As associações humanitárias de bombeiros
voluntários são entidades privadas que prosseguem fins de interesse público (proteção
de pessoas e bens e a extinção de incêndios). Deste modo, será ponto assente
que os tribunais administrativos podem ser competentes quando a litígios que
surjam em relação a estas entidades.
Segundo o próprio regime jurídico das associações
humanitárias de bombeiros (Lei nº 32/2007), estas adquirem personalidade
jurídica e são reconhecidas como pessoas coletivas de utilidade pública
administrativa com a sua constituição (art. 3º). Posto isto, e sendo que, como
foi referido anteriormente, o Código Administrativo, nas disposições relativas
às pessoas coletivas de utilidade pública, não é aplicável a estas associações
(art. 50º/2, Lei 32/2007).
Nestes termos, o Professor Vasco Pereira
da Silva[5]
considera que o ex-artigo 4º/1, i) do ETAF deve ser interpretado tendo em conta
que “a análise de cada uma das situações identificadas como pertencentes ao
Contencioso Administrativo não é taxativa, mas apenas indicativa dos elementos
a ponderar para a determinação do âmbito da jurisdição administrativa” e que da
análise conjugada das alíneas deste mesmo artigo referentes à responsabilidade
civil pública irá resultar uma «inequívoca consagração de um regime de unidade
jurisdicional, tanto no que respeita ao contencioso da responsabilidade civil extracontratual
da Administração Pública, em virtude do abandono da “falsa distinção” entre
gestão pública e gestão privada como critério da determinação da competência do
tribunal (como antes ocorria), como também, mais amplamente, no que se refere
ao contencioso de toda a responsabilidade civil pública, que agora passa a ser
da competência dos tribunais administrativos». Assim sendo, o Professor defende
a unificação deste regime jurídico, sendo idênticas as opiniões de Mário Aroso de
Almeida e de Diogo Freitas do Amaral[6]. Estes
últimos autores consideram que «”na ausência de disposições de direito
substantivo que prevejam a aplicação do regime específico da responsabilidade
do Estado e demais pessoas coletivas de direito público a entidades privadas,
parece que a previsão do artigo 4º, n.º 1, do ETAF, permanecerá sem alcance
prático”», sendo que o Professor Vasco Pereira da Silva não os acompanha neste
entendimento, tendo em conta o critério geral do art. 1º/1 do ETAF e as normas
que o concretizam, nomeadamente o art. 4º/1, i) (na antiga redação).
O escopo principal das associações
humanitárias de bombeiros é claramente de interesse público, consistindo
sobretudo na proteção dos cidadãos, nomeadamente no acesso à saúde através do
transporte adequado dos doentes a consultas.

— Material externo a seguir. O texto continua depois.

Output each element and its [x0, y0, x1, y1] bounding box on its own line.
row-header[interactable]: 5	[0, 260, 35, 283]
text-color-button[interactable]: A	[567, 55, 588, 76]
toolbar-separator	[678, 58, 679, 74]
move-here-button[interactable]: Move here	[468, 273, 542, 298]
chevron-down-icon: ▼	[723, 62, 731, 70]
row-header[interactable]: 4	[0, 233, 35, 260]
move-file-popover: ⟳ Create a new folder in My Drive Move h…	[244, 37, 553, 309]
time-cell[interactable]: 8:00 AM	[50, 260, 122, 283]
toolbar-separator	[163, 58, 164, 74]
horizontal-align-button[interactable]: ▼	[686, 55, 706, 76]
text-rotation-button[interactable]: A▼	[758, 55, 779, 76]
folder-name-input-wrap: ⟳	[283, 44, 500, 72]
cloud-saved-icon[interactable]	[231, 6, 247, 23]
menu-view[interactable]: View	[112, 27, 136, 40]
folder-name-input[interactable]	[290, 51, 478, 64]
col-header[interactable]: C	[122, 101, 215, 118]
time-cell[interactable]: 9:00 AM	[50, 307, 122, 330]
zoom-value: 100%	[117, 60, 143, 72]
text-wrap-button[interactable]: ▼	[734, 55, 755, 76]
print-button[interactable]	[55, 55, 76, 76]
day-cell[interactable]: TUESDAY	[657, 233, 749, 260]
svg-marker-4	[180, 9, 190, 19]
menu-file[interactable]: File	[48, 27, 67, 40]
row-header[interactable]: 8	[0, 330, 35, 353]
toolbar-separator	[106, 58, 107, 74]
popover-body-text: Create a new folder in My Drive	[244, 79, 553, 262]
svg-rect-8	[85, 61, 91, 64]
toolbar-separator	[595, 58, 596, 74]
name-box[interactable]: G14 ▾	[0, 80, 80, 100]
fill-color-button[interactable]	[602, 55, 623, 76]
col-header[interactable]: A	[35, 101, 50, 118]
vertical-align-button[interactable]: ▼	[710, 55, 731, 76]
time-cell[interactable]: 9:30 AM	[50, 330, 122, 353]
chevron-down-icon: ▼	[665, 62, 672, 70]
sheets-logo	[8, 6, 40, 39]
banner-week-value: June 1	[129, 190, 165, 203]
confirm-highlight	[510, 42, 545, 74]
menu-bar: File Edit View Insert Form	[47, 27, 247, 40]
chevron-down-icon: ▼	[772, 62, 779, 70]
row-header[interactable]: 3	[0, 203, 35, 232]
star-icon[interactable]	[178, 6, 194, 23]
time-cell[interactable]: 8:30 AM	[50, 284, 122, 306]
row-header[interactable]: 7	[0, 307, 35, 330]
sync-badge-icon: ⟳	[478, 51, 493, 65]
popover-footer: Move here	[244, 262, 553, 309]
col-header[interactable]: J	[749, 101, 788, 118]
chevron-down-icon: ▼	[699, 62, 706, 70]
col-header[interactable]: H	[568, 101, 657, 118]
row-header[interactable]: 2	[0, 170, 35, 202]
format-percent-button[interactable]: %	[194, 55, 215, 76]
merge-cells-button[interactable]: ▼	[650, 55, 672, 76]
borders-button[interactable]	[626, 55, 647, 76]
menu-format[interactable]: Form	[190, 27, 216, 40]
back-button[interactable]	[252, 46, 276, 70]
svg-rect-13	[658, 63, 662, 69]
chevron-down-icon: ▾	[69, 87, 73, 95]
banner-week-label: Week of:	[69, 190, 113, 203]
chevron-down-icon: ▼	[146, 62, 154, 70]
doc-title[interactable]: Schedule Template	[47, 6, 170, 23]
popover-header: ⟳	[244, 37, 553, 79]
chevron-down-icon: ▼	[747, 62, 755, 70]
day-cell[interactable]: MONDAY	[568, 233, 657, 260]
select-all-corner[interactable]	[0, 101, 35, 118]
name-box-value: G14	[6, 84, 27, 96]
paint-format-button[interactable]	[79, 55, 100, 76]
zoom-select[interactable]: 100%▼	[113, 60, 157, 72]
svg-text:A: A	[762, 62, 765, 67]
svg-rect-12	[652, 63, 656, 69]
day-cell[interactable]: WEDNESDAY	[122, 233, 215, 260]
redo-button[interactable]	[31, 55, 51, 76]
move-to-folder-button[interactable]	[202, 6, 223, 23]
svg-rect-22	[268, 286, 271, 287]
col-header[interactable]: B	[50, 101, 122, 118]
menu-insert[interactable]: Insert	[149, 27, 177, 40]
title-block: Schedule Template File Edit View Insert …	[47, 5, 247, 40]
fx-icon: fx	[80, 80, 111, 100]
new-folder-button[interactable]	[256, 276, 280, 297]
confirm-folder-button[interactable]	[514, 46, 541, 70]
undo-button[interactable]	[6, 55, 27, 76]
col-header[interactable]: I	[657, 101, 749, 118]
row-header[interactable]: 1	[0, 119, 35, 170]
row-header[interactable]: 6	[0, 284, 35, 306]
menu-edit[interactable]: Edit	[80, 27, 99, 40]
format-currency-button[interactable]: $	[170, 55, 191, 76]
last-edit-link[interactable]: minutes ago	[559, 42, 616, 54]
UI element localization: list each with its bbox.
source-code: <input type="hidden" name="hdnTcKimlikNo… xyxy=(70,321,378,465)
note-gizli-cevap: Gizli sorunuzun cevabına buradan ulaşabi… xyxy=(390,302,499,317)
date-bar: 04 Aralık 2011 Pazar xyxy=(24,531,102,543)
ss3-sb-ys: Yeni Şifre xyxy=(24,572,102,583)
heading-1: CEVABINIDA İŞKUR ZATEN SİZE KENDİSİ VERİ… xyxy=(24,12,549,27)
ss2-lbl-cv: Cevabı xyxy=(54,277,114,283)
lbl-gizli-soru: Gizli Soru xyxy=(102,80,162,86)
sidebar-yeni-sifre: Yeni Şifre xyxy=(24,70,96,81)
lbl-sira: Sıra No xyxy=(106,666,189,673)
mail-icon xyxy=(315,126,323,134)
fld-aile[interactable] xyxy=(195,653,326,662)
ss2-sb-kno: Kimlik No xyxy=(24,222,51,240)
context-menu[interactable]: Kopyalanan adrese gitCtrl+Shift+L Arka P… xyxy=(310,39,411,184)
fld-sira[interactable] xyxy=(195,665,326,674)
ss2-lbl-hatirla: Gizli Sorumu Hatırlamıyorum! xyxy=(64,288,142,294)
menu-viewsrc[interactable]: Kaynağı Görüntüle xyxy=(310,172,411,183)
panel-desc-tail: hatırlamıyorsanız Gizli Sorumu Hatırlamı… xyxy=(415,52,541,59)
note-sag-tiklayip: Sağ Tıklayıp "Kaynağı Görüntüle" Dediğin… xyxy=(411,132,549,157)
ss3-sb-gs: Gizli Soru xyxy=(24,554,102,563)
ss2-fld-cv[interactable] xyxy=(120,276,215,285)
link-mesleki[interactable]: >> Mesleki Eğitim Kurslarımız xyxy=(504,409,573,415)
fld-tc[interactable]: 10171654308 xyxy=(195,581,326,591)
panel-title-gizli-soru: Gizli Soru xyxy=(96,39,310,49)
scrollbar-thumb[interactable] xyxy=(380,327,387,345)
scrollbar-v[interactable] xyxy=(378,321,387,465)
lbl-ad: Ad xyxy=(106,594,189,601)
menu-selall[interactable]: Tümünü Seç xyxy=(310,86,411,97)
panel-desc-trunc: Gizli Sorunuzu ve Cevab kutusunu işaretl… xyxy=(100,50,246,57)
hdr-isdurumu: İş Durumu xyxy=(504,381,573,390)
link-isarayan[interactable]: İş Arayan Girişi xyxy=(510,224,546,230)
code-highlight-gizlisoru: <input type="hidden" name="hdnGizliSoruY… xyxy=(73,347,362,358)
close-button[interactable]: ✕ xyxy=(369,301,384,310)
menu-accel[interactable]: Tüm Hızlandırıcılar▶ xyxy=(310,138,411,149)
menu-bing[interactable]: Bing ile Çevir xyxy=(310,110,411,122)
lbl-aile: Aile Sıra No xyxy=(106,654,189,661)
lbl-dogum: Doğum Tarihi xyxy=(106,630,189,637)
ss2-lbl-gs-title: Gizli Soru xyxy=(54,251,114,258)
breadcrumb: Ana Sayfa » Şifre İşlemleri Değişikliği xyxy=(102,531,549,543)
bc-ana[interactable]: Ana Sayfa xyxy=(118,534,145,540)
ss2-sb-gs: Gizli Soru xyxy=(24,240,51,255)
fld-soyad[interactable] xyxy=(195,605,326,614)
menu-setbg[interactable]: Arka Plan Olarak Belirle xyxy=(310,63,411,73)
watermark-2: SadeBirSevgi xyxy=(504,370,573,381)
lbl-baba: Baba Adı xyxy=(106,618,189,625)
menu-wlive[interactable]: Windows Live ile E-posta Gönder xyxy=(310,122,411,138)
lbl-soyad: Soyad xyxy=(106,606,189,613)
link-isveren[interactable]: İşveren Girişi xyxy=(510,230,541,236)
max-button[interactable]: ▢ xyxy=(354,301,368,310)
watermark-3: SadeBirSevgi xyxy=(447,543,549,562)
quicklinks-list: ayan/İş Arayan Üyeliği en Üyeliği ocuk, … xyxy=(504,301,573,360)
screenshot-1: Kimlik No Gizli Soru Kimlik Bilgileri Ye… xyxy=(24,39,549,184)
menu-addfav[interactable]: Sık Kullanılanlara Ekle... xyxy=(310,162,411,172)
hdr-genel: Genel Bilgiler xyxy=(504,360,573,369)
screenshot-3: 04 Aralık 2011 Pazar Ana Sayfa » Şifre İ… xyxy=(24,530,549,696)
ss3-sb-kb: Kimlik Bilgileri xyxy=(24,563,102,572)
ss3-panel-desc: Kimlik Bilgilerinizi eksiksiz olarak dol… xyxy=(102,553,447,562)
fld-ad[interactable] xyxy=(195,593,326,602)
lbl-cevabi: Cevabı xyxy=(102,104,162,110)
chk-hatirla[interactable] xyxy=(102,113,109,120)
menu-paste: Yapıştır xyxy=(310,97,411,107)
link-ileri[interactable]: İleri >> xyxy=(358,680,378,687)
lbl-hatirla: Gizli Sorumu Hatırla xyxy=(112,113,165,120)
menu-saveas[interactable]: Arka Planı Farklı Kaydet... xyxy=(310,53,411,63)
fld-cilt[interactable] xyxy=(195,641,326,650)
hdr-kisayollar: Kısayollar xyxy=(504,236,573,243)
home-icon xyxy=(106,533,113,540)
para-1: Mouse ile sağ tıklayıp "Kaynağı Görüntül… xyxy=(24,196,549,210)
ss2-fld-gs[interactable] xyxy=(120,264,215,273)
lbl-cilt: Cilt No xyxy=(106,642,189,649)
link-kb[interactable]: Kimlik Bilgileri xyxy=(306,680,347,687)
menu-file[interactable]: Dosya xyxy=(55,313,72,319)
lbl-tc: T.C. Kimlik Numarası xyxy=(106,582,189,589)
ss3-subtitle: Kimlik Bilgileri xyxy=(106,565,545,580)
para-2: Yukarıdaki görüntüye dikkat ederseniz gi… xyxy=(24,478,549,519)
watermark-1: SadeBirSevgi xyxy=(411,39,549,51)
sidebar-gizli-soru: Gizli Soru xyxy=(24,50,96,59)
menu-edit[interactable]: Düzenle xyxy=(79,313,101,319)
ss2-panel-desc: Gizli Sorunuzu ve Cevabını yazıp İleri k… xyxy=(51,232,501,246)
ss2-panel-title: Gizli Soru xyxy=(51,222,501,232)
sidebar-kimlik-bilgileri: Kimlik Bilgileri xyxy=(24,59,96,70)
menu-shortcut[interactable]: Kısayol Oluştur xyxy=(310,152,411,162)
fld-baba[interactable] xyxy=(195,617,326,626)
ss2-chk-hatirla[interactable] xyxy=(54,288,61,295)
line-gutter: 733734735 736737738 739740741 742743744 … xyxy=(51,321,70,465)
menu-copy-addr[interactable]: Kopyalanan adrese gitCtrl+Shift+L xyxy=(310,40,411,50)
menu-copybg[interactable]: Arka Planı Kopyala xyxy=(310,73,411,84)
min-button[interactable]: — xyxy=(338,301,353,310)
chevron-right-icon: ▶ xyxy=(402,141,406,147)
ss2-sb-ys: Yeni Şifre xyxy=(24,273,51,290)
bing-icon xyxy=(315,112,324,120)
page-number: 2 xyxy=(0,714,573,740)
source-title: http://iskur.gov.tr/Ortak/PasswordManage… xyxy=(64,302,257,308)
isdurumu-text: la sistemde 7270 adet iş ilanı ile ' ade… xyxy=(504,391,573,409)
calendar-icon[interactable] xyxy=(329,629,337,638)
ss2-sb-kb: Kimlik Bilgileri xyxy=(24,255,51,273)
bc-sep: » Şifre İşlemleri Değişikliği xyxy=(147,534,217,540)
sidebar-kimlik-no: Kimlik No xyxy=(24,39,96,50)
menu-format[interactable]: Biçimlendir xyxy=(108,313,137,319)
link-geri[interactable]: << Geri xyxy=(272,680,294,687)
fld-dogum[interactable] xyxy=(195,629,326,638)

Estas associações respondem pelos
prejuízos causados a terceiros no exercício da sua atividade segundo um regime
de direito privado. Porém, quando o ato danoso é praticado no exercício de
poderes de autoridade ou segundo um regime de direito administrativo, as
associações humanitárias de bombeiros respondem perante os tribunais
administrativos.
O condutor da ambulância (B) atuava sob o
poder de autoridade da Associação Humanitária de Bombeiros Voluntários, no
exercício das suas funções, no momento em que foi provocado o ato lesivo para
E, logo são aqui chamados os tribunais administrativos.
Este caso pode, como aconteceu, causar um
conflito de jurisdições que se pode tornar difícil de ultrapassar. Ainda assim,
dada a argumentação necessária à apreciação deste caso, concluo pela não
adequação da decisão tomada pelo Tribunal dos Conflitos, sendo que, nos termos
do art. 4º/1, h) e do art. 1º/5 do RRCEE[7],
os tribunais competentes para decidir este litígio são os tribunais
administrativos (TAF de Braga, mais concretamente) e não os judiciais.
Bibliografia:
PEREIRA DA SILVA, Vasco, O Contencioso Administrativo no Divã da Psicanálise – Ensaio sobre as
ações no novo processo administrativo, 2ª edição, Almedina, 2009
AROSO DE ALMEIDA, Mário/ FREITAS DO AMARAL, Diogo, Grandes Linhas da Reforma Do Contencioso
Administrativo, 3ª Edição, Almedina, Coimbra
Madalena Silva, nº 26272
[1] Tribunal inominado, de tipo
arbitral, que se destina ao julgamento dos conflitos de jurisdição e
competência entre autoridades administrativas e judiciais. É composto pelos
juízes da Secção do Contencioso Administrativo do STA e por três juízes do STJ,
sorteados para cada processo.
[2] Ac. do Tribunal dos Conflitos de
27/10/2004 – Conflito nº 02/04.
[3] Redação do ETAF antes da
atualização de 2015.
[4] Art. 2º/1 e 3 da Lei nº 32/2007,
de 13/08.
[5] V.
Pereira da Silva, “O Contencioso Administrativo no Divã da Psicanálise”, p. 524
e 525, 536-538.
[6] M. Aroso de Almeida e D. Freitas
do Amaral, “Grandes Linhas da R. do C. A”, p. 36.
[7] “As disposições que, na presente
lei, regulam a responsabilidade das pessoas coletivas de direito público, bem
como dos titulares dos seus órgãos, funcionários e agentes, por danos
decorrentes do exercício da função administrativa, são também aplicáveis à
responsabilidade civil de pessoas coletivas de direito privado e respetivos
trabalhadores, titulares de órgãos sociais, representantes legais ou
auxiliares, por ações ou omissões que adotem no exercício de prerrogativas de
poder público ou que sejam reguladas por disposições ou princípios de direito
administrativo.”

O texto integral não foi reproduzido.